Structured page parsing data
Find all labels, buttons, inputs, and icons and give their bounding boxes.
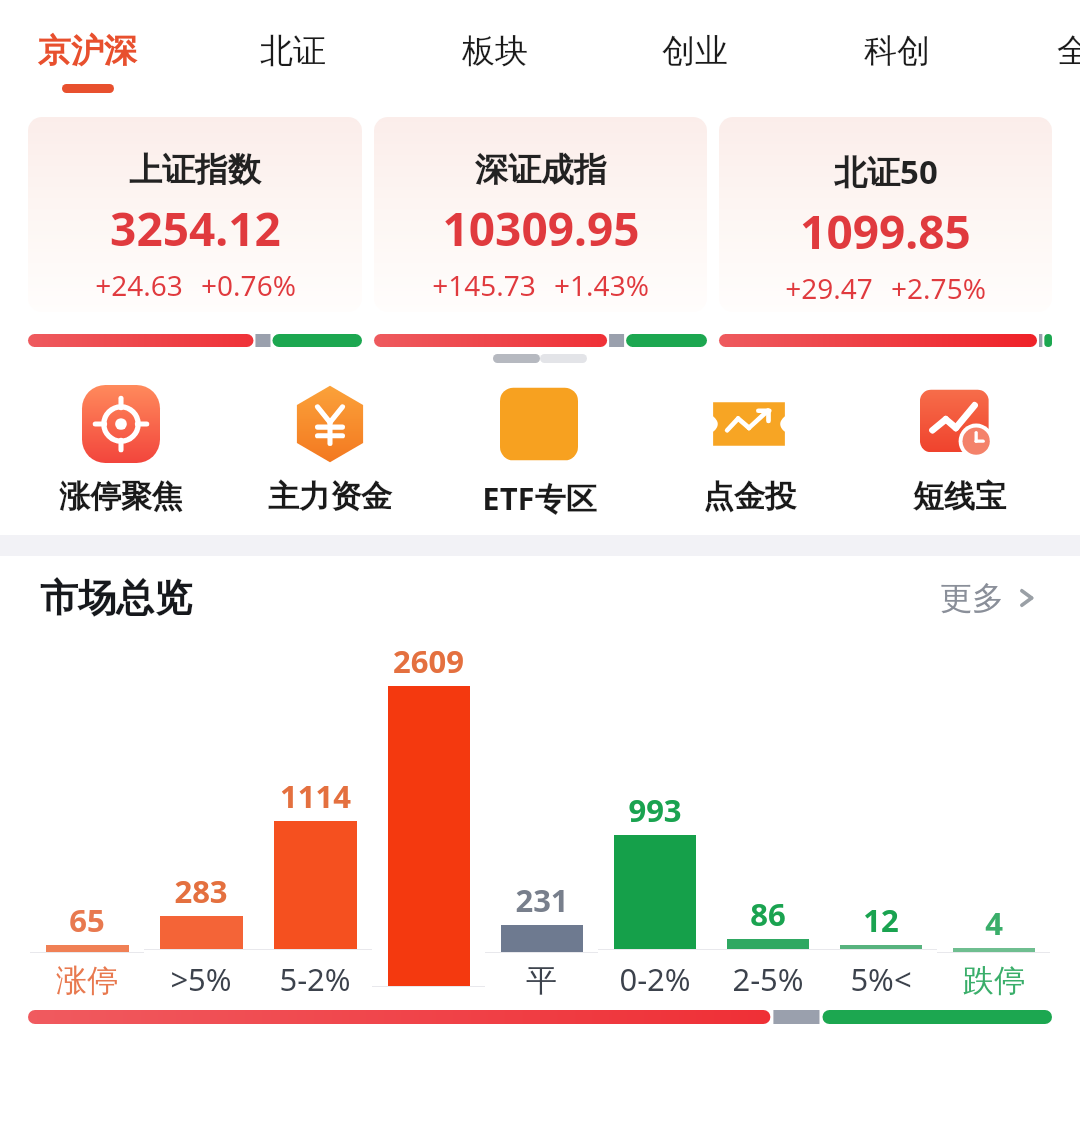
button[interactable]: 上证指数 [28,117,362,347]
staticText: +24.63 [95,266,183,304]
button[interactable]: 北证50 [719,117,1052,347]
button[interactable]: 1114 [258,775,372,1000]
staticText: 科创 [864,30,930,72]
staticText: 12 [863,899,899,941]
staticText: 短线宝 [913,477,1006,516]
staticText: 北证50 [834,149,938,194]
staticText: 1099.85 [800,200,971,263]
staticText: 更多 [940,578,1004,618]
other: 更多 [1014,585,1040,611]
staticText: 市场总览 [40,574,192,622]
staticText: 涨停 [56,961,118,1000]
button[interactable]: 短线宝 [854,385,1064,516]
staticText: 1114 [280,775,351,817]
staticText: 深证成指 [475,149,607,191]
staticText: 0-2% [619,958,691,1000]
staticText: 5-2% [279,958,351,1000]
button[interactable]: 4 [937,902,1050,1000]
button[interactable]: 更多 [940,578,1040,618]
button[interactable]: 2609 [372,640,485,1000]
button[interactable]: 283 [144,870,258,1000]
staticText: +145.73 [432,266,536,304]
button[interactable]: 板块 [460,30,530,72]
staticText: 板块 [462,30,528,72]
staticText: 3254.12 [110,197,281,260]
staticText: 283 [174,870,228,912]
staticText: 北证 [260,30,326,72]
button[interactable]: 主力资金 [225,385,434,516]
button[interactable]: 科创 [862,30,932,72]
staticText: 上证指数 [129,149,261,191]
button[interactable]: 创业 [660,30,730,72]
staticText: ETF专区 [482,477,597,519]
button[interactable]: 点金投 [644,385,854,516]
staticText: 主力资金 [268,477,392,516]
staticText: 涨停聚焦 [59,477,183,516]
staticText: 京沪深 [38,30,137,72]
button[interactable]: 全 [1055,30,1080,72]
button[interactable]: 京沪深 [36,30,139,93]
button[interactable]: 北证 [258,30,328,72]
staticText: 4 [985,902,1003,944]
button[interactable]: 86 [711,893,824,1000]
staticText: 创业 [662,30,728,72]
button[interactable]: 65 [30,899,144,1000]
staticText: 跌停 [963,961,1025,1000]
button[interactable]: 231 [485,879,598,1000]
button[interactable]: 涨停聚焦 [16,385,225,516]
staticText: 10309.95 [442,197,640,260]
staticText: +1.43% [554,266,649,304]
staticText: 231 [515,879,569,921]
button[interactable]: 993 [598,789,711,1000]
staticText: 2609 [393,640,464,682]
staticText: +29.47 [785,269,873,307]
staticText: +2.75% [891,269,986,307]
staticText: 86 [750,893,786,935]
staticText: 全 [1057,30,1080,72]
button[interactable]: 深证成指 [374,117,707,347]
staticText: 2-5% [732,958,804,1000]
staticText: +0.76% [201,266,296,304]
staticText: 平 [526,961,557,1000]
staticText: 993 [628,789,682,831]
button[interactable]: 12 [824,899,937,1000]
staticText: 65 [69,899,105,941]
button[interactable]: ETF专区 [434,385,644,519]
staticText: >5% [170,958,232,1000]
staticText: 点金投 [703,477,796,516]
staticText: 5%< [850,958,912,1000]
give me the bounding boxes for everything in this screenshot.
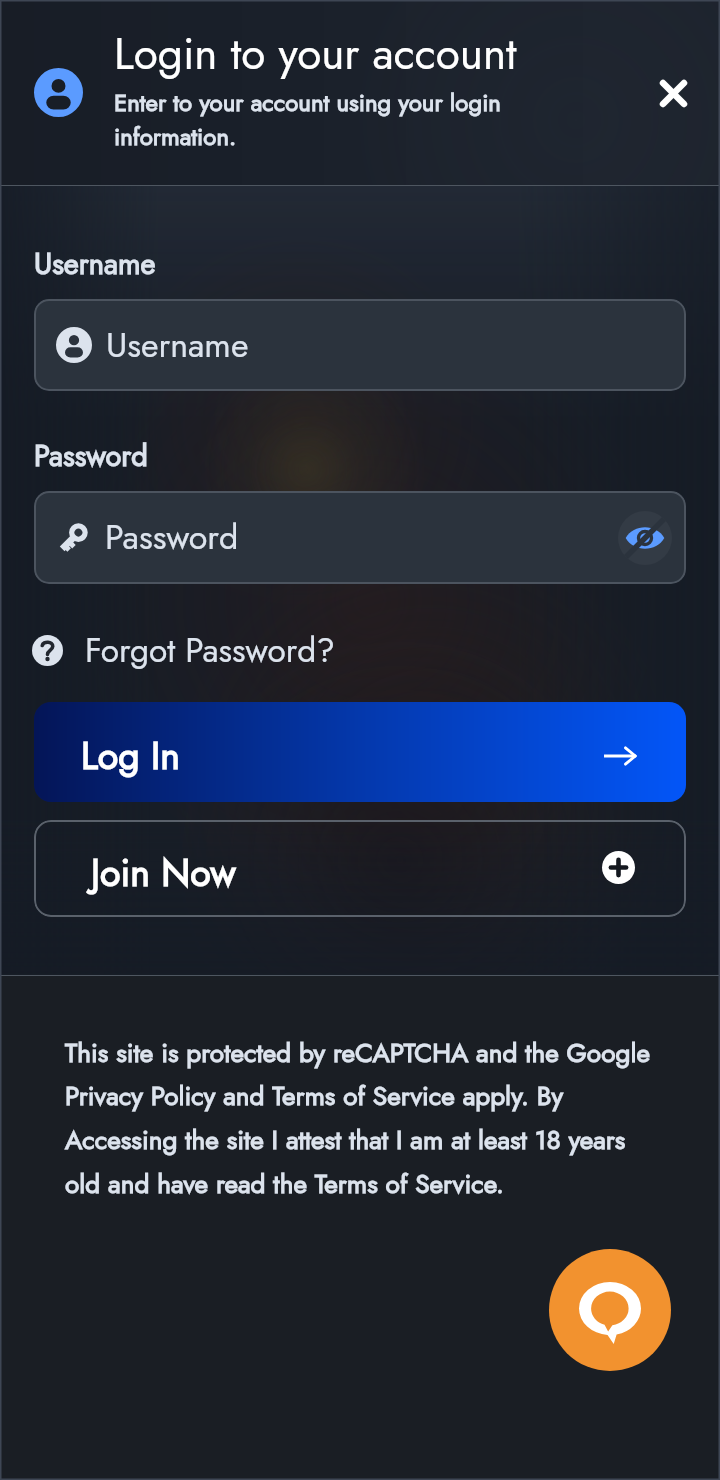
staticText: Login to your account xyxy=(114,22,517,86)
other: Register xyxy=(602,851,635,884)
staticText: Forgot Password? xyxy=(85,626,335,674)
staticText: Password xyxy=(34,435,148,477)
staticText: Username xyxy=(106,321,249,370)
button[interactable]: Join Now xyxy=(34,820,686,917)
button[interactable]: Password xyxy=(34,491,686,584)
staticText: Username xyxy=(34,243,156,285)
staticText: Join Now xyxy=(91,846,236,900)
button[interactable]: Show password xyxy=(618,511,672,565)
other: Continue xyxy=(603,739,637,773)
button[interactable]: Close xyxy=(645,65,701,121)
staticText: This site is protected by reCAPTCHA and … xyxy=(65,1034,661,1203)
button[interactable]: Log In xyxy=(34,702,686,802)
staticText: Log In xyxy=(81,729,180,783)
button[interactable]: Chat xyxy=(549,1249,671,1371)
staticText: Password xyxy=(105,513,239,562)
button[interactable]: Username xyxy=(34,299,686,391)
button[interactable]: Forgot Password? xyxy=(32,624,335,676)
staticText: Enter to your account using your login i… xyxy=(114,85,514,154)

YOUR TASK
Lines holding "boxes" in the data above: copy each of them.

WRITTEN REPLY
Find all labels, buttons, inputs, and icons and give their bounding boxes.
give me the bounding boxes for everything in this screenshot.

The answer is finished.